## Exercise objective
Write out every record exactly as it appears. Skip the pictures.

(Collected data)
───
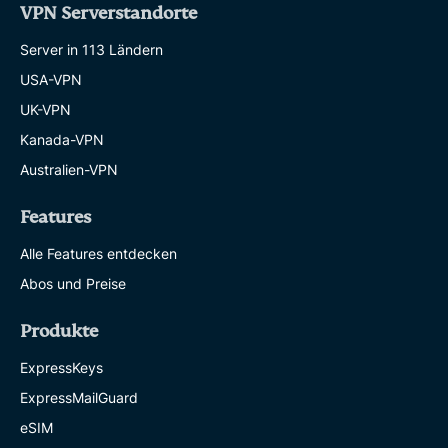
VPN Serverstandorte
Server in 113 Ländern
USA-VPN
UK-VPN
Kanada-VPN
Australien-VPN
Features
Alle Features entdecken
Abos und Preise
Produkte
ExpressKeys
ExpressMailGuard
eSIM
───
## Task answer
VPN Serverstandorte
Server in 113 Ländern
USA-VPN
UK-VPN
Kanada-VPN
Australien-VPN
Features
Alle Features entdecken
Abos und Preise
Produkte
ExpressKeys
ExpressMailGuard
eSIM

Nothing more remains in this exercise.